We could be assisted by Michael Noctor, Sheila Stoney and Robert Stradling, who consider financial literacy as the ability to make informed judgments and positive decisions regarding the use and management of money.
This is according to their shared thoughts in Financial Literacy: A Discussion of Concepts and Competences of Financial Literacy and Opportunities for its Introduction into Young People’s Learning, published in 1992.
Realise this, too. The changing world and new demands that this places on people as makers of meaning in workplaces and other public spaces in the changing dimensions of community lives is the focus of multi-literacies.
Emphasis is on the real world contexts in which people practise literacy, and on the role of power relationships in shaping literacy and literacy learning.
To engage in a literacy practice, one has to have a lot of context-dependent knowledge. Looking at literacy as something one does rather than as a skill or ability one has, helps in understanding real-world ways in which people engage with texts.
Perry Kristen holds that functional literacy involves having an understanding of the ways in which texts are used in the world to achieve social goals and purposes, and is increasingly defined by economic consideration especially in the context of employment and economic development.
One may be functionally literate in some contexts by being able to effectively read, write and meaningfully engage with texts in those contexts, but may be functionally illiterate in other contexts, writes Perry in What is Literacy? – A Critical View of Socio-Cultural Perspectives, published in 2012.
Another point of note, according to other scholars, is that “financial literacy is a combination of awareness, knowledge, skill, attitude and behaviour necessary to make sound financial decisions and ultimately achieve individual financial well-being”.
PlaNet Finance, a review of the payroll lending market published in May, 2015, provides useful evidence on how the growing indebtedness can no longer be ignored.
The purpose of the report was to document the results of an assessment of the payroll lending sector in Zambia.
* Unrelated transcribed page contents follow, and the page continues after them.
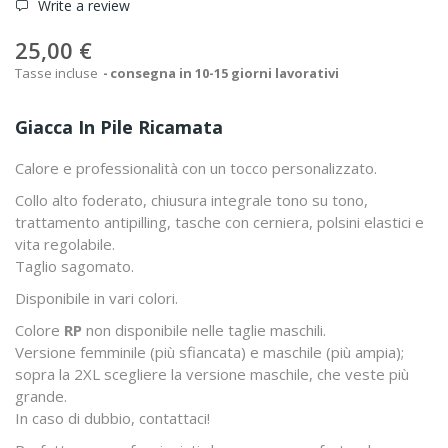
Write a review
25,00 €
Tasse incluse
consegna in 10-15 giorni lavorativi
Giacca In Pile Ricamata
Calore e professionalità con un tocco personalizzato.
Collo alto foderato, chiusura integrale tono su tono,
trattamento antipilling, tasche con cerniera, polsini elastici e
vita regolabile.
Taglio sagomato.
Disponibile in vari colori.
Colore
RP
non disponibile nelle taglie maschili.
Versione femminile (più sfiancata) e maschile (più ampia);
sopra la 2XL scegliere la versione maschile, che veste più
grande.
In caso di dubbio, contattaci!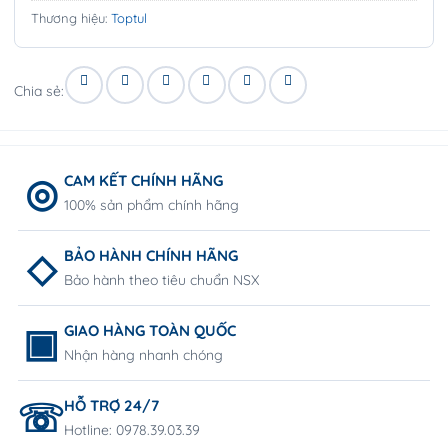
Thương hiệu:
Toptul
Chia sẻ:
CAM KẾT CHÍNH HÃNG
100% sản phẩm chính hãng
BẢO HÀNH CHÍNH HÃNG
Bảo hành theo tiêu chuẩn NSX
GIAO HÀNG TOÀN QUỐC
Nhận hàng nhanh chóng
HỖ TRỢ 24/7
Hotline: 0978.39.03.39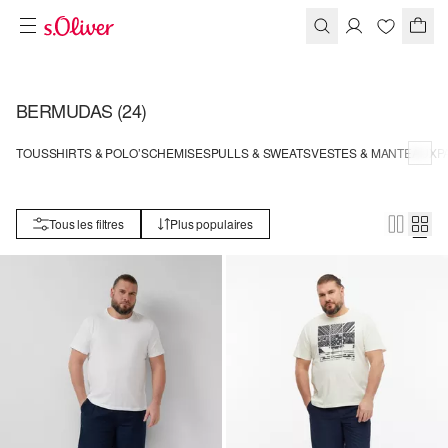
BERMUDAS
(24)
TOUS
SHIRTS & POLO’S
CHEMISES
PULLS & SWEATS
VESTES & MANTEAUX
P
Tous les filtres
Plus populaires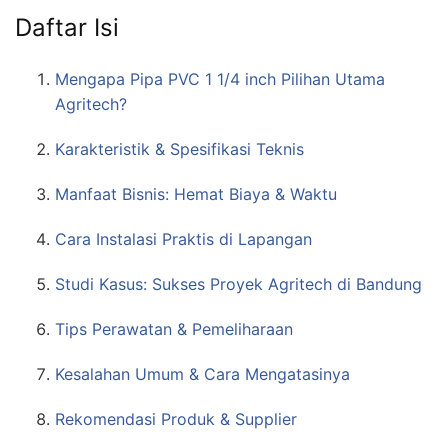
Daftar Isi
Mengapa Pipa PVC 1 1/4 inch Pilihan Utama
Agritech?
Karakteristik & Spesifikasi Teknis
Manfaat Bisnis: Hemat Biaya & Waktu
Cara Instalasi Praktis di Lapangan
Studi Kasus: Sukses Proyek Agritech di Bandung
Tips Perawatan & Pemeliharaan
Kesalahan Umum & Cara Mengatasinya
Rekomendasi Produk & Supplier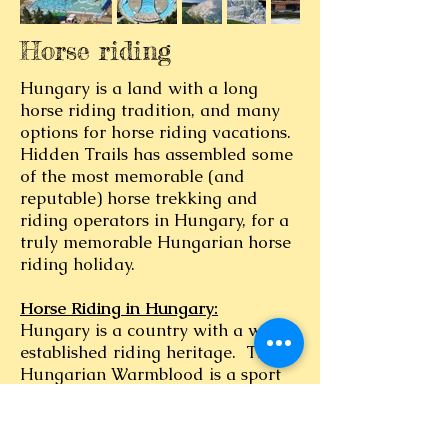
Horse riding
Hungary is a land with a long
horse riding tradition, and many
options for horse riding vacations.
Hidden Trails has assembled some
of the most memorable (and
reputable) horse trekking and
riding operators in Hungary, for a
truly memorable Hungarian horse
riding holiday.
Horse Riding in Hungary:
Hungary is a country with a well-
established riding heritage. The
Hungarian Warmblood is a sport
horse of particular renown. These
elegant horses are considered to
be more refined than other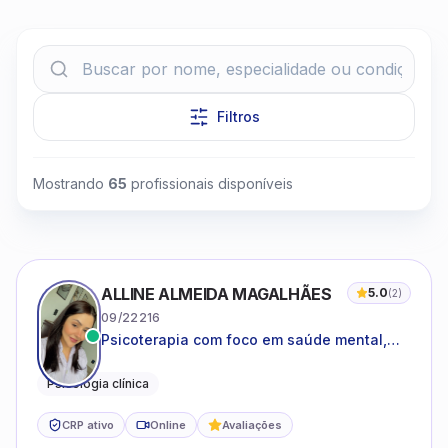
Filtros
Clique para assistir
Mostrando
65
profissionais disponíveis
ALLINE ALMEIDA MAGALHÃES
5.0
(
2
)
09/22216
Psicoterapia com foco em saúde mental,
relações interpessoais e autoestima para
adolescentes e adultos.
Psicologia clínica
CRP ativo
Online
Avaliações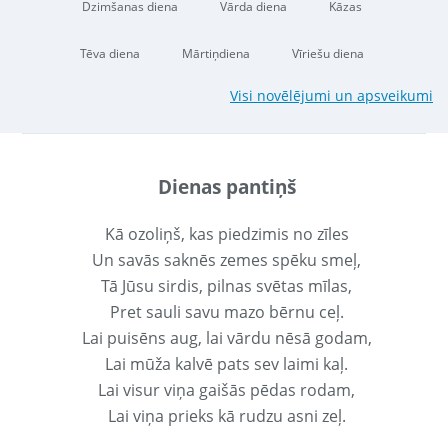
Dzimšanas diena
Vārda diena
Kāzas
Tēva diena
Mārtiņdiena
Vīriešu diena
Visi novēlējumi un apsveikumi
Dienas pantiņš
Kā ozoliņš, kas piedzimis no zīles
Un savās saknēs zemes spēku smeļ,
Tā Jūsu sirdis, pilnas svētas mīlas,
Pret sauli savu mazo bērnu ceļ.
Lai puisēns aug, lai vārdu nēsā godam,
Lai mūža kalvē pats sev laimi kaļ.
Lai visur viņa gaišās pēdas rodam,
Lai viņa prieks kā rudzu asni zeļ.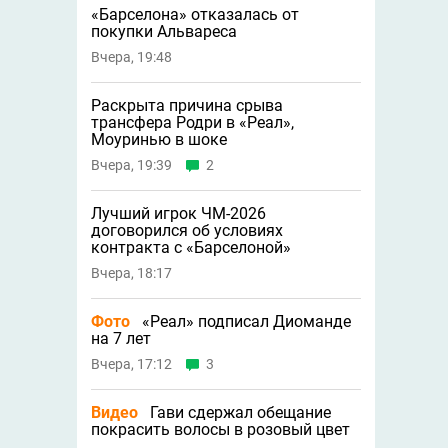
«Барселона» отказалась от
покупки Альвареса
Вчера, 19:48
Раскрыта причина срыва
трансфера Родри в «Реал»,
Моуринью в шоке
Вчера, 19:39
2
Лучший игрок ЧМ-2026
договорился об условиях
контракта с «Барселоной»
Вчера, 18:17
Фото
«Реал» подписал Диоманде
на 7 лет
Вчера, 17:12
3
Видео
Гави сдержал обещание
покрасить волосы в розовый цвет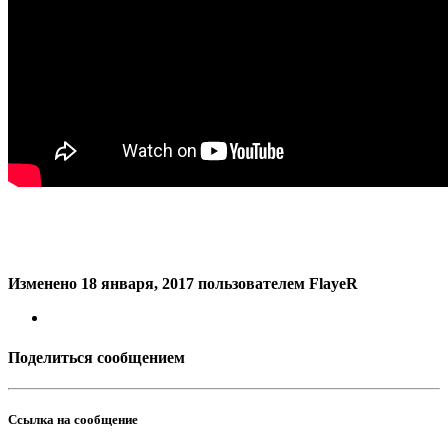
Изменено
18 января, 2017
пользователем FlayeR
Поделиться сообщением
Ссылка на сообщение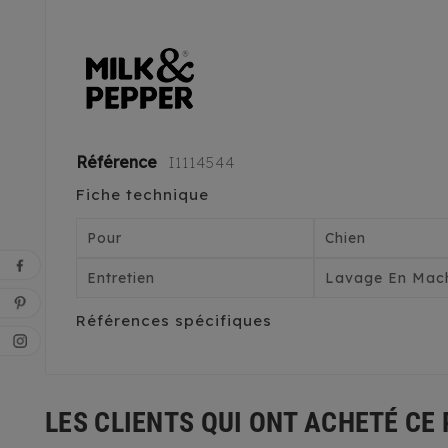
Référence
I1114544
Fiche technique
Pour
Chien
Entretien
Lavage En Mach
Références spécifiques
LES CLIENTS QUI ONT ACHETÉ CE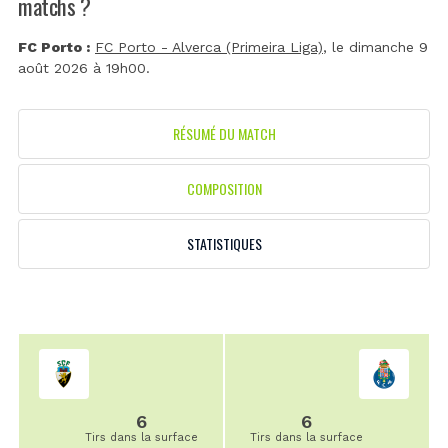
matchs ?
FC Porto :
FC Porto - Alverca (Primeira Liga)
, le dimanche 9
août 2026 à 19h00.
RÉSUMÉ DU MATCH
COMPOSITION
STATISTIQUES
6
6
Tirs dans la surface
Tirs dans la surface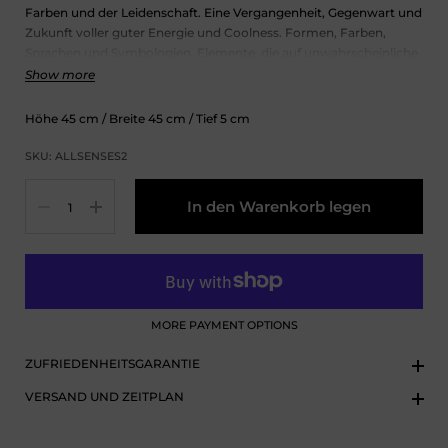
Farben und der Leidenschaft. Eine Vergangenheit, Gegenwart und
Zukunft voller guter Energie und Coolness. Formen, Farben,
Sprachen und Symbologien, Elemente, die auf unwahrscheinliche
und rätselhafte Weise kombiniert werden, um die Sinne
Show more
auszudrücken und wie wir mit allem, was uns umgibt,
kommunizieren.
Höhe
45
cm
/ Breite
45
cm
/ Tief
5
cm
Die ALL SENSES-Kissen sind in 3 verschiedenen Designs mit den
SKU: ALLSENSES2
Rückseiten in Schwarz, Koralle und Blau erhältlich.
Menge
In den Warenkorb legen
Material:
100% Baumwolle (die Rückseite ist blau)
Nur der Kissenbezug ist enthalten und nicht das Innenkissen.
MORE PAYMENT OPTIONS
ZUFRIEDENHEITSGARANTIE
VERSAND UND ZEITPLAN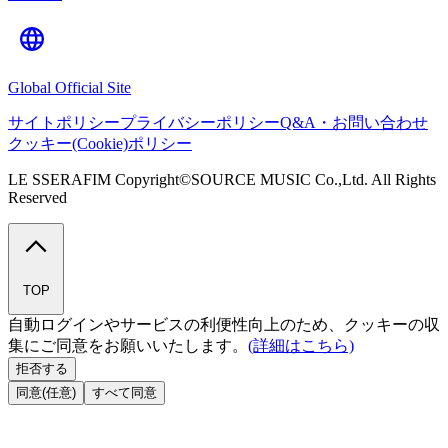
Global Official Site
サイトポリシー
プライバシーポリシー
Q&A・お問い合わせ
クッキー(Cookie)ポリシー
LE SSERAFIM Copyright©SOURCE MUSIC Co.,Ltd. All Rights
Reserved
TOP
自動ログインやサービスの利便性向上のため、クッキーの収
集にご同意をお願いいたします。
(詳細はこちら)
拒否する
同意(任意)
すべて同意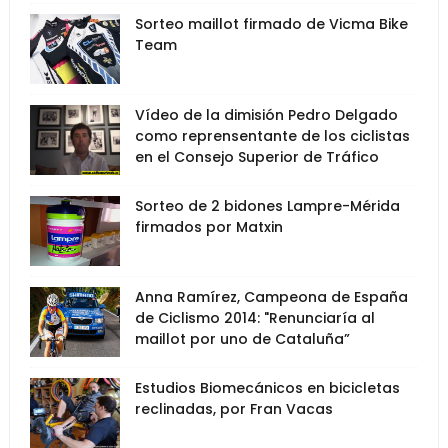
Sorteo maillot firmado de Vicma Bike
Team
Vídeo de la dimisión Pedro Delgado
como reprensentante de los ciclistas
en el Consejo Superior de Tráfico
Sorteo de 2 bidones Lampre-Mérida
firmados por Matxin
Anna Ramírez, Campeona de España
de Ciclismo 2014: "Renunciaría al
maillot por uno de Cataluña”
Estudios Biomecánicos en bicicletas
reclinadas, por Fran Vacas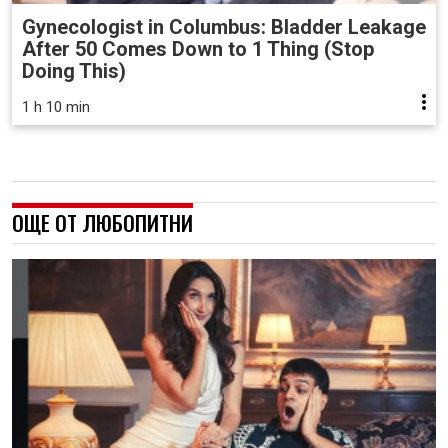
Gynecologist in Columbus: Bladder Leakage
After 50 Comes Down to 1 Thing (Stop
Doing This)
1 h 10 min
ОЩЕ ОТ ЛЮБОПИТНИ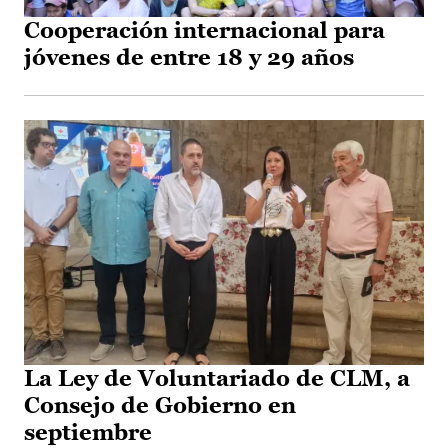
Cooperación internacional para
jóvenes de entre 18 y 29 años
La Ley de Voluntariado de CLM, a
Consejo de Gobierno en
septiembre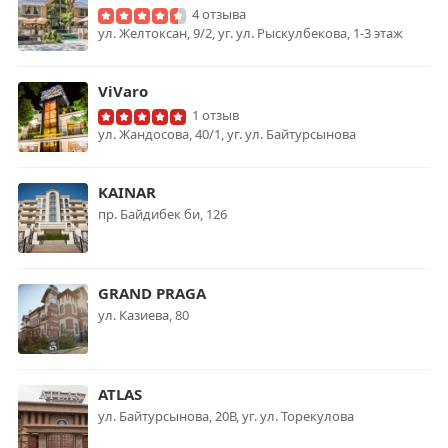
4 отзыва
ул. Желтоксан, 9/2, уг. ул. Рыскулбекова, 1-3 этаж
ViVaro
1 отзыв
ул. Жандосова, 40/1, уг. ул. Байтурсынова
KAINAR
пр. Байдибек би, 126
GRAND PRAGA
ул. Казиева, 80
ATLAS
ул. Байтурсынова, 20В, уг. ул. Торекулова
The study was commissioned by Financial Sector Deepening Africa (FSDA) on behalf of the Bank of Zambia (BoZ), and was carried out between July and November 2014.
The study formed part of a broader theme of work initiated by FSDA on credit markets within the region, and emanated from a rapid appraisal of the payroll lending market undertaken in Zambia in July 2013 following the introduction of interest rate caps.
FSDA’s reason for commissioning the study was to understand and quantify the extent of systemic and operational risks that may have arisen as payroll lending has grown in prominence.
Based on data collected from the largest payroll lenders, the assessment team estimated that payroll loans now account for one-third of all Zambian banking system loan value, up from 25 per cent at the end of 2008.
Personal loans, driven by payroll loans, have been the largest contributor to commercial bank loan portfolio growth every year since 2011, accounting for just under one-third of the total growth of the Zambian credit markets between June 2010 and June 2014.
Yet even though payroll lending is a key driver of Zambian credit market growth, information is scanty, and oversight and regulation is limited.
To date, the most important initiative in regulating payroll lending has been a voluntary decision by leading lenders and employers to limit total payroll loan and non-loan deductions to 60 per cent of gross pay.
This means employees should take home at least 40 per cent of their gross pay in line with the civil servant payroll deduction threshold.
However, for many households this threshold is too high, and indebtedness levels are increasing.
Against such a backdrop, financial literacy among workers in Zambia is necessary.
(The author is a holder of a B.Acc (CBU), CBA (Bangor), M.Acc, and MBA-Finance (BGSU). He is also a lecturer in the School of Business at the Copperbelt University and a candidate for Doctor of Philosophy in Finance at the University of Kwazulu-Natal in South Africa).